Increased compute power discovers opportunities from nationwide datasets

tree in the field

Pairing with HPC Midlands and experts at Karlsruhe Institute of Technology, German (KIT) allowed Bluesky International to turn the challenge of nationwide datasets into an opportunity.


The collection of geodata is spreading. While new collection devices, such as smart phones, proliferate the older tools of satellite and aerial-based imagery have advanced to capture more detailed data with applicability to more users.

East Midlands’ based Bluesky International has a decade’s experience harnessing these technologies to create advanced Geographic Information System (GIS) and Computer Aided Design (CAD) datasets that address location-based challenges like air quality, tree stocks and building heat emissions. With Bluesky’s datasets challenges become opportunities, but more data means looking at a bigger scale.

For example, through aerial imagery planes can generate copious amount of light detection and ranging (LIDAR) data on almost any location at any time of year. This data covers entire countries but is most useful when it can provide the minutest detail.


Working with shadow analysis experts from KIT Bluesky wanted to see how current desktop-based workflows used for small regions could be scaled up.

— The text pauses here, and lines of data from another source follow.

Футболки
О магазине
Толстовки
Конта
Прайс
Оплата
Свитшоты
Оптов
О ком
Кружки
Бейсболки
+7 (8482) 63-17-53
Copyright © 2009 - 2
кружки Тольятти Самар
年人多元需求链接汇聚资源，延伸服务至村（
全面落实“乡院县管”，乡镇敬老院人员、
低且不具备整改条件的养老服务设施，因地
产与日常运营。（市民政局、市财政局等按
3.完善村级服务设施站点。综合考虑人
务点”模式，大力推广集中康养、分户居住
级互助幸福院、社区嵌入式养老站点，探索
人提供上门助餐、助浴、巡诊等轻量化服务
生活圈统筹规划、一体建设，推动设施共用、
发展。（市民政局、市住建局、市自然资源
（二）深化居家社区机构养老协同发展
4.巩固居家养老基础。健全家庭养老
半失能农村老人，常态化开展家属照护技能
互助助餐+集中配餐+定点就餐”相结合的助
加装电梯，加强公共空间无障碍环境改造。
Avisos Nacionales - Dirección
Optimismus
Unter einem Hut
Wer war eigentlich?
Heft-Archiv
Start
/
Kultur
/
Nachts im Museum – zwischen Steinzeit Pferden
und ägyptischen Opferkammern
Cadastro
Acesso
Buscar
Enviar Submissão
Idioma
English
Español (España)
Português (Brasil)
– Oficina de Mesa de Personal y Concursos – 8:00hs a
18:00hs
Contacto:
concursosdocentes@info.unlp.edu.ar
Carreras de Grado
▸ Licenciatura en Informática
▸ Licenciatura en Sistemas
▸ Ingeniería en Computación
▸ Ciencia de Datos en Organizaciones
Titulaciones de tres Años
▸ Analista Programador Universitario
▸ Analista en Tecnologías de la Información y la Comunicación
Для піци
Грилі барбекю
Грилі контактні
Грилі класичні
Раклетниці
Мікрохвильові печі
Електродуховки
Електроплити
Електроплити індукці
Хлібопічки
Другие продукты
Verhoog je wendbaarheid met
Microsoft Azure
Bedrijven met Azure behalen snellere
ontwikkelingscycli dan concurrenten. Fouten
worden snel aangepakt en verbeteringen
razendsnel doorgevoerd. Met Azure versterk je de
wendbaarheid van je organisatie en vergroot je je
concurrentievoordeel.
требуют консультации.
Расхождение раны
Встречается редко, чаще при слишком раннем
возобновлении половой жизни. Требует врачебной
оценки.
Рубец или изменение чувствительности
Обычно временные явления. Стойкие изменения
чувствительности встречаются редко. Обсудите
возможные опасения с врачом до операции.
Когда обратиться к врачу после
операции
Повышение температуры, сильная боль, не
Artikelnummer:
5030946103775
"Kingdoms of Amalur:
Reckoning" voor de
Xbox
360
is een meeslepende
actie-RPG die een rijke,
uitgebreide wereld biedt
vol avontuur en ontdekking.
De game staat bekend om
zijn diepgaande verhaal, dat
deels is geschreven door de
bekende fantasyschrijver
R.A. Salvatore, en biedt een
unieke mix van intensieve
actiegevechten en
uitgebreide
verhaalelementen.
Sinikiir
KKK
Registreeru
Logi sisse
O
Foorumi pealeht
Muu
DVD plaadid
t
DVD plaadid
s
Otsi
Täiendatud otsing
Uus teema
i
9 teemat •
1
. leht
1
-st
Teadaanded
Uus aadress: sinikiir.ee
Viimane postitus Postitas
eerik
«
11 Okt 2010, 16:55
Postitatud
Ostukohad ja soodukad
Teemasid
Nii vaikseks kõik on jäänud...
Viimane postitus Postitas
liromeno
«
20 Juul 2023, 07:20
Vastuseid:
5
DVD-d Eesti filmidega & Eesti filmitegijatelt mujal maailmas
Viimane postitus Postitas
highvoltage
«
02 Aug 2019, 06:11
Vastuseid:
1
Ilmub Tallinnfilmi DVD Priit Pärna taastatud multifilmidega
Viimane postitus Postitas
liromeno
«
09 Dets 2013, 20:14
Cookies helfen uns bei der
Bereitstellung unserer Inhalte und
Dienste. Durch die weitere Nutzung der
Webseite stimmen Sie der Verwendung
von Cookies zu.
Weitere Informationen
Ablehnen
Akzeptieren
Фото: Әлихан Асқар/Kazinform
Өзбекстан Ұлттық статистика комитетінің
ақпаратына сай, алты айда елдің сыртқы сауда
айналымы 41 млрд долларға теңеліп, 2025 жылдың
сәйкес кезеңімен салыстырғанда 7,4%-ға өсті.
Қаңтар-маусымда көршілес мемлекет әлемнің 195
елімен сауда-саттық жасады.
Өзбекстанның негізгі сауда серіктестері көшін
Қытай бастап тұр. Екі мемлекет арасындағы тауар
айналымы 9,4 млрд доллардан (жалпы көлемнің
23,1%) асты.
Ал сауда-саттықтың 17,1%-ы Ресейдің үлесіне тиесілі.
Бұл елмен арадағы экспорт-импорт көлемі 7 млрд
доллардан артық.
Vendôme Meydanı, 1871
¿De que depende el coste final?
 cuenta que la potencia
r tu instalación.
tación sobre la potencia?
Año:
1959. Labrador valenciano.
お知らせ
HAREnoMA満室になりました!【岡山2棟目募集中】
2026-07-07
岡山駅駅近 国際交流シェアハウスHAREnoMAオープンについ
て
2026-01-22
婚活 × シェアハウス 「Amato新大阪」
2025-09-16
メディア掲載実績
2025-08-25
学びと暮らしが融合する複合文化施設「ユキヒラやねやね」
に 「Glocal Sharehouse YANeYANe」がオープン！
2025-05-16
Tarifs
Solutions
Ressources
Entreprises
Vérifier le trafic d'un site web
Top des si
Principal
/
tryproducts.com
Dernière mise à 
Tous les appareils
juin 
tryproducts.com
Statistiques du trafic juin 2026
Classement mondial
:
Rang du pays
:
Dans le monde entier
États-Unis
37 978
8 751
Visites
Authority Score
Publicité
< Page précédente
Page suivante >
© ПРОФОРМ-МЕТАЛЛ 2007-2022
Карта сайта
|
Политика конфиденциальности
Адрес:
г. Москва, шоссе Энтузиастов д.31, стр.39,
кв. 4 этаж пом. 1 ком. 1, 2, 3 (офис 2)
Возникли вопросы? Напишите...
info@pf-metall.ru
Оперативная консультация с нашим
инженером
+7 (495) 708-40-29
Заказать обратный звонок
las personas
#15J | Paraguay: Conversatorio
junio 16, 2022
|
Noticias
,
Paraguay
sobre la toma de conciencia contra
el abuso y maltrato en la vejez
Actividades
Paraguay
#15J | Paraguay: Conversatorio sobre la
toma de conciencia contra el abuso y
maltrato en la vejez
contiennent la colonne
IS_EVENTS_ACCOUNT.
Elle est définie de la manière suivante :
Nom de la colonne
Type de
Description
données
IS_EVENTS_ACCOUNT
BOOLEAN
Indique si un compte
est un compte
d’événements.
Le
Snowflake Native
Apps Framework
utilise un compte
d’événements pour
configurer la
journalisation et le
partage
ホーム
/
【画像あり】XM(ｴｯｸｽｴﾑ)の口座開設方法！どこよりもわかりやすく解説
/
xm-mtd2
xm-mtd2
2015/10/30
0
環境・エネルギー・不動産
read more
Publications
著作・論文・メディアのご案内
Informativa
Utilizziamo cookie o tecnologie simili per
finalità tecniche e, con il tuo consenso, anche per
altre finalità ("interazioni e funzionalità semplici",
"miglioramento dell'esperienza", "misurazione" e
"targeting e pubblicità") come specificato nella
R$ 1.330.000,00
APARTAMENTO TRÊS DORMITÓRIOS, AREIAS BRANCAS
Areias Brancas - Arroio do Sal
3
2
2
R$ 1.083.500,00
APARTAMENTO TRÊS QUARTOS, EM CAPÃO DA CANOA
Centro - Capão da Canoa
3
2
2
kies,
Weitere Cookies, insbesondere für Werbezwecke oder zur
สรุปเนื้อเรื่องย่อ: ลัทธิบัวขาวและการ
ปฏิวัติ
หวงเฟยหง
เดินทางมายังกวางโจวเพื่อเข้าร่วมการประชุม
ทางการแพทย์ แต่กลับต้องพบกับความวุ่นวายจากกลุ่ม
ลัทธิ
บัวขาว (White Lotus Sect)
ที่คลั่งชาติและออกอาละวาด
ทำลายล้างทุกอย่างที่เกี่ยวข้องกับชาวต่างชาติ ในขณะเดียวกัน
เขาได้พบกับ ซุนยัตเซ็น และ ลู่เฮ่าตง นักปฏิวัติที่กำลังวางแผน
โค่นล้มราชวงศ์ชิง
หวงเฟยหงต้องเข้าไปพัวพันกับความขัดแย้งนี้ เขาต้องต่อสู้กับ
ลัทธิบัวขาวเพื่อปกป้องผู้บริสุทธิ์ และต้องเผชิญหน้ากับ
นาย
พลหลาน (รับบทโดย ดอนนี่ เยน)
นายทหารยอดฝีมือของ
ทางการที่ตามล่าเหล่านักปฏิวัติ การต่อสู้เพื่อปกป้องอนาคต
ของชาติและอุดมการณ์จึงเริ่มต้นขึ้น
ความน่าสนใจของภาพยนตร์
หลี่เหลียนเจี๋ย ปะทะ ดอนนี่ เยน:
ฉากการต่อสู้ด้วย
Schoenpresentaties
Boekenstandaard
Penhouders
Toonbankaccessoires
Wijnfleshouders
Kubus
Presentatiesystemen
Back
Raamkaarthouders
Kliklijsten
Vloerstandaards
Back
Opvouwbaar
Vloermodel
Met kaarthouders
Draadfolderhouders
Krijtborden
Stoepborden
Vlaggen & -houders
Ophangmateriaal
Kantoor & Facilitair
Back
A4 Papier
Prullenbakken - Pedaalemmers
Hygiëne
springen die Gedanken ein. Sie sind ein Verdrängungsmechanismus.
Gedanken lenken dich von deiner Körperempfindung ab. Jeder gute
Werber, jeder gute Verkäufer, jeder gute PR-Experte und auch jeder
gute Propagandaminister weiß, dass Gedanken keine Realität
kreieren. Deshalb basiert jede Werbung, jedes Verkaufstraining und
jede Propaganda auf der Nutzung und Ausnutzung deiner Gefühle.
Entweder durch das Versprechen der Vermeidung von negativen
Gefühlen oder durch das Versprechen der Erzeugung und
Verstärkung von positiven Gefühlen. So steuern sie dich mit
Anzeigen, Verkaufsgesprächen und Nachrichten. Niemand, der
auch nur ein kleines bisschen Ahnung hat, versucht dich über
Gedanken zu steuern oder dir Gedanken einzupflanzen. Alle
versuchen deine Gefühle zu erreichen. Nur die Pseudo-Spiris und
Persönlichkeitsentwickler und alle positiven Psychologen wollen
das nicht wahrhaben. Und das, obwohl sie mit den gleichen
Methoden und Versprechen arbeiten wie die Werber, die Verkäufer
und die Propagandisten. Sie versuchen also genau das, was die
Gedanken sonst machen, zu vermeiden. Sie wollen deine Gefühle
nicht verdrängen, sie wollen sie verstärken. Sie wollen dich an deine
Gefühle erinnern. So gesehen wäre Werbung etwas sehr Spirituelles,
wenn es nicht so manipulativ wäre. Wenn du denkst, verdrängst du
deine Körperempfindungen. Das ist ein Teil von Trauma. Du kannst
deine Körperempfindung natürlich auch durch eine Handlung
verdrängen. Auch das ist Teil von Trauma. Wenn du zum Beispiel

The team developed an internal open-source shadow analysis programme that detailed 3D surface structures with a ground sampling distance of 25cm2 – roughly the shadow area cast by a single Magpie. For this detail a country like Great Britain has 3.5 trillion single elevation points – a big-data problem unapproachable on conventional machines.

With access to HPC Midlands compute power the project found multiple solutions for creating actionable information from the mass of points.

“We found that we can scale up available workflows relatively easily through a ‘divide and conquer’ approach made available from parallel programming,” said Simon Schuffert, a Research Associate at KIT. “We discovered that a supercomputer fits perfectly with the needs of industry partners who process huge amounts of geodata.”


The dataset created by a thorough shadow-analysis can be used to accurately predict effectiveness of solar-panels as small as those attached to parking ticket machines, or monthly and annual sun exposure for agricultural areas, among other uses.

“Processing huge amount of nationwide data is challenging,” said Simon. “This big-data needs to be processed in due course to save time and money.”